To determine the correctness of the district court's ruling, it is necessary to examine Electric's theory of damages. In addition to the Deed of Subordination of Mortgage (executed by Electric, Banco, and CAM) and the Financing and Pledge Agreement (executed by Banco and CAM), a third agreement was contemporaneously executed--a "Modification to Loan Agreement" between Electric and CAM. In this document, CAM agreed that it would pay interest on its indebtedness to Electric--which had previously been an interest-free loan--at the rate of one percent in excess of Citibank's prime rate.
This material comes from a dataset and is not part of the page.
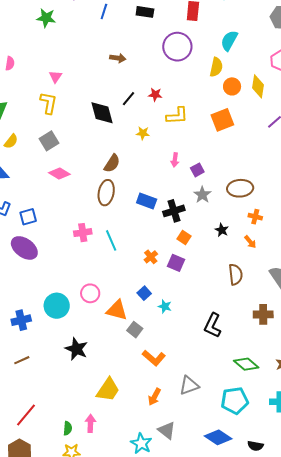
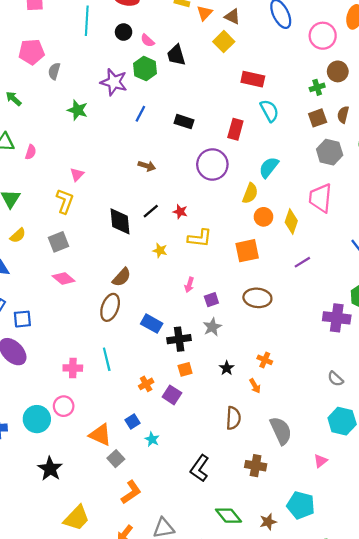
brown ellipse: (240, 188) -> (257, 298), moved
pink cross: (83, 233) -> (73, 368), moved
orange square: (184, 238) -> (185, 369), turned 32
pink circle: (90, 293) -> (64, 406), moved
orange L-shape: (154, 358) -> (131, 492), turned -85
The Modification to Loan Agreement made reference to the release payments to be made by CAM's "institucional [sic] lender" (referring to, without naming, Banco), and made clear that these payments were to be applied to CAM's indebtedness to Electric. The release payments seem to have been calculated to be sufficient to cover the principal, but not the interest, of Electric's loan to CAM.

Electric apparently never received any payments from CAM, aside from the release payments that were paid to Electric by Banco and applied by Electric to CAM's indebtedness. Although evidence of CAM's financial status was not admitted at trial, it appears that CAM went bankrupt or was otherwise rendered unable to pay the remainder of its debt to Electric. Electric contends that it was because of Banco's breaches, as summarized above, that CAM was unable to pay its debt to Electric. In accord with this contention, Electric offers as its measure of damages the total amount of interest and principal owed to Electric by CAM, as offset by the periodic release payments made to Electric by Banco. By Electric's calculations, this amount is $152,208.

The district court ruled, however, that these calculations would be relevant to the assessment of damages only if Electric were able to show that it incurred these damages as a result of Banco's breach. We agree with this ruling. As Electric concedes, only CAM--and not Banco--was obliged to pay any interest to Electric. In order to prove its damages, therefore, Electric has the burden of showing a causal connection between a) Banco's breaches of its contractual obligations to Electric and b) CAM's failure to pay Electric what it owed. Because Electric was unable to make such a showing, the district court properly excluded as irrelevant Electric's calculations of the allocations of release payments to principal and interest.3 

It is a basic principle of contract law that damages cannot be recovered unless they were in fact caused by defendant's breach. See, e.g., L. Fuller & M. Eisenberg, Basic Contract Law 35 (3d ed.1972). Puerto Rico law, which governs in this diversity action, adopts this basic principle. In the leading case of Gonzalez Mena v. Dannermiller Coffee Co., 48 P.R.R. 590, 595 (1935), the Supreme Court of Puerto Rico held that contractual damages are limited to "those foreseen or which might have been foreseen, at the time of constituting the obligation, and which are a necessary consequence of the failure to comply with it " (emphasis added). In the present case, Electric has not met its burden of offering evidence that could show the necessary causal connection between Banco's breaches and CAM's failure to make good on its debt.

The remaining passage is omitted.